EX-5 4 a2060614zex-5.htm EX-5 Prepared by MERRILL CORPORATION

Exhibit 5

    O


O'MELVENY & MYERS LLP

LOS ANGELES   1999 Avenue of the Stars, Seventh Floor   TYSONS CORNER

IRVINE SPECTRUM

 

Los Angeles, California 90067-6035

 

WASHINGTON, D.C.

MENLO PARK

 

TELEPHONE (310) 553-6700

 

HONG KONG
NEWPORT BEACH   FACSIMILE (310) 246-6779   LONDON
NEW YORK   INTERNET: www.omm.com   SHANGHAI
SAN FRANCISCO       TOKYO

October 5, 2001

 

 

 

OUR FILE NUMBER
681,331-999

VIA EDGAR


Power-One, Inc.
740 Calle Plano
Camarillo, California 93012

Ladies and Gentlemen:

    We have acted as special counsel to Power-One, Inc., a Delaware corporation (the "Company") in connection with the preparation and filing by the Company with the Securities and Exchange Commission of a Registration Statement on Form S-8 (the "Registration Statement") under the Securities Act of 1933, as amended, with respect to 2,750,000 shares of Common Stock of the Company, par value $0.001 per share, and additional rights (together with the Common Stock, the "Shares") to be issued pursuant to the Company's 2001 Deferred Compensation Plan (the "Plan").

    We have examined originals or copies of those corporate and other records and documents we considered appropriate. We have assumed the genuineness of all signatures, the authenticity of all documents submitted to us as originals and the conformity with originals of all documents submitted to us as copies.

    On the basis of such examination, our reliance upon the assumptions in this opinion and our consideration of those questions of law we considered relevant, and subject to the limitations and qualifications in this opinion, we are of the opinion that the Shares have been duly authorized by all necessary corporate action on the part of the Company, and when issued in accordance with such authorization and in accordance with the terms of the Plan, and the countersigning of any certificates representing the Shares by a duly authorized signatory of the registrar for the Company's Common Stock, or the book-entry of the Shares by the transfer agent for the Company's Common Stock in the name of The Depository Trust Company, or its nominee, the Shares will be validly issued, fully paid and non-assessable.

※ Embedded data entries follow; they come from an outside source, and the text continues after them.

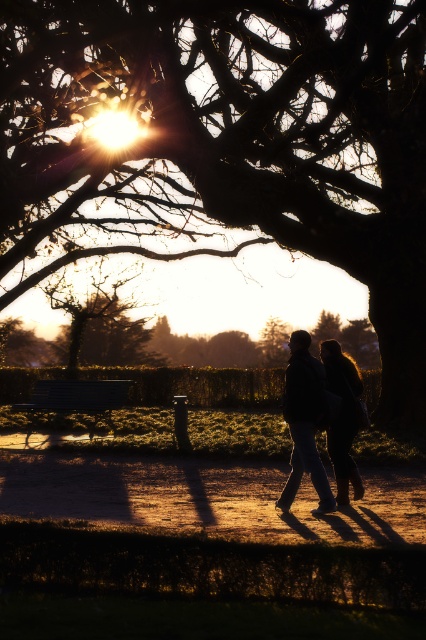 Question: Which object is closer to the camera taking this photo?

Choices:
 (A) brown textured tree at upper center
 (B) dark blue jeans at center

Answer: (B)

Question: Considering the real-world distances, which object is closest to the metallic silver bench at lower left?

Choices:
 (A) dirt path at center
 (B) dark blue jeans at center

Answer: (B)

Question: Is brown textured tree at upper center wider than silky black hair at center?

Choices:
 (A) yes
 (B) no

Answer: (A)

Question: Can you confirm if silky black hair at center is thinner than metallic silver bench at lower left?

Choices:
 (A) no
 (B) yes

Answer: (B)

Question: Is dirt path at center smaller than metallic silver bench at lower left?

Choices:
 (A) no
 (B) yes

Answer: (B)

Question: Estimate the real-world distances between objects in this image. Which object is farther from the metallic silver bench at lower left?

Choices:
 (A) silky black hair at center
 (B) dark blue jeans at center
 (C) brown textured tree at upper center

Answer: (B) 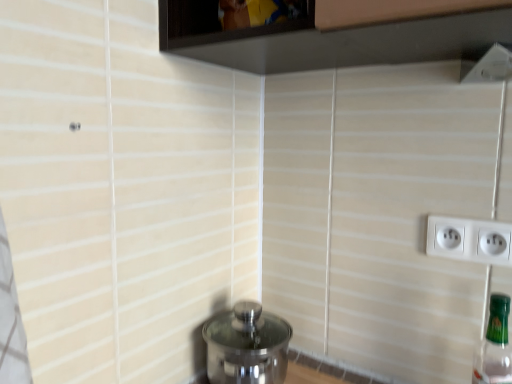 Question: Does transparent glass window at upper center appear on the right side of polished stainless steel water heater at lower center?

Choices:
 (A) yes
 (B) no

Answer: (A)

Question: Can polished stainless steel water heater at lower center be found inside transparent glass window at upper center?

Choices:
 (A) no
 (B) yes

Answer: (A)

Question: Does transparent glass window at upper center come behind polished stainless steel water heater at lower center?

Choices:
 (A) yes
 (B) no

Answer: (B)

Question: Are transparent glass window at upper center and polished stainless steel water heater at lower center far apart?

Choices:
 (A) yes
 (B) no

Answer: (B)

Question: Could you tell me if transparent glass window at upper center is facing polished stainless steel water heater at lower center?

Choices:
 (A) no
 (B) yes

Answer: (A)

Question: From the image's perspective, is transparent glass window at upper center located above or below green glass bottle at right?

Choices:
 (A) below
 (B) above

Answer: (B)

Question: From their relative heights in the image, would you say transparent glass window at upper center is taller or shorter than green glass bottle at right?

Choices:
 (A) tall
 (B) short

Answer: (B)

Question: In the image, is transparent glass window at upper center on the left side or the right side of green glass bottle at right?

Choices:
 (A) left
 (B) right

Answer: (A)

Question: Considering the positions of transparent glass window at upper center and green glass bottle at right in the image, is transparent glass window at upper center wider or thinner than green glass bottle at right?

Choices:
 (A) thin
 (B) wide

Answer: (B)

Question: Considering their positions, is polished stainless steel water heater at lower center located in front of or behind green glass bottle at right?

Choices:
 (A) behind
 (B) front

Answer: (A)

Question: Considering the positions of polished stainless steel water heater at lower center and green glass bottle at right in the image, is polished stainless steel water heater at lower center wider or thinner than green glass bottle at right?

Choices:
 (A) thin
 (B) wide

Answer: (B)

Question: Is polished stainless steel water heater at lower center taller or shorter than green glass bottle at right?

Choices:
 (A) tall
 (B) short

Answer: (B)

Question: Considering the positions of polished stainless steel water heater at lower center and green glass bottle at right in the image, is polished stainless steel water heater at lower center bigger or smaller than green glass bottle at right?

Choices:
 (A) small
 (B) big

Answer: (B)

Question: Is polished stainless steel water heater at lower center situated inside transparent glass window at upper center or outside?

Choices:
 (A) inside
 (B) outside

Answer: (B)

Question: Considering the positions of polished stainless steel water heater at lower center and transparent glass window at upper center in the image, is polished stainless steel water heater at lower center taller or shorter than transparent glass window at upper center?

Choices:
 (A) short
 (B) tall

Answer: (B) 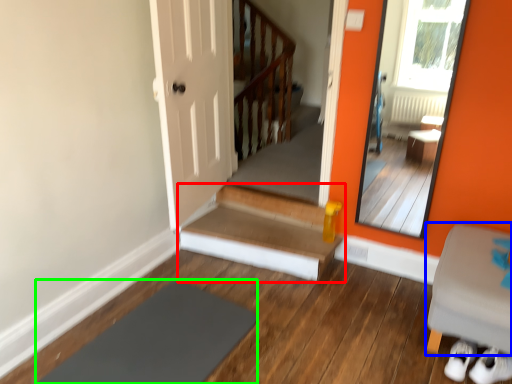 Question: Which object is positioned farthest from stairs (highlighted by a red box)? Select from furniture (highlighted by a blue box) and slate (highlighted by a green box).

Choices:
 (A) furniture
 (B) slate

Answer: (A) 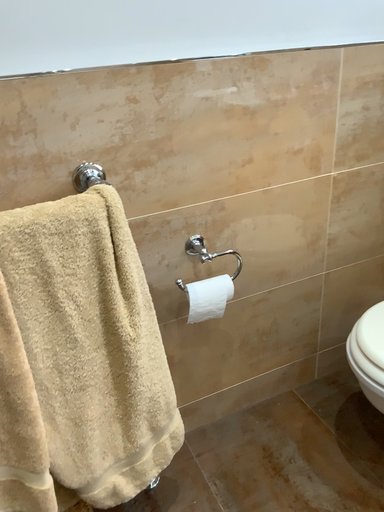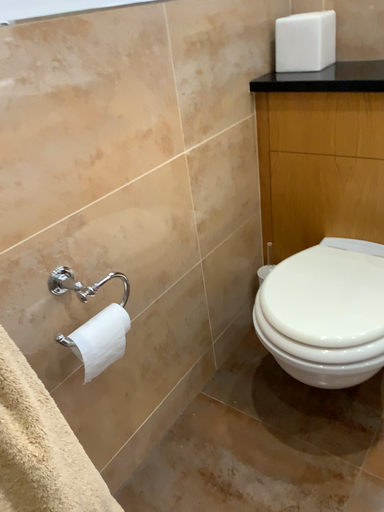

    The law covered by this opinion is limited to the General Corporate Law of the State of Delaware. We express no opinion as to the laws of any other jurisdiction and no opinion regarding the statutes, administrative decisions, rules, regulations or requirements of any county, municipality, subdivision or local authority of any jurisdiction.

    We consent to your filing this opinion as an exhibit to the Registration Statement.

    This opinion is expressly limited to the matters set forth above and we render no opinion, whether by implication or otherwise, as to any other matters. We assume no obligation to update or supplement this opinion to reflect any facts or circumstances that arise after the date of this opinion and come to our attention, or any future changes in law.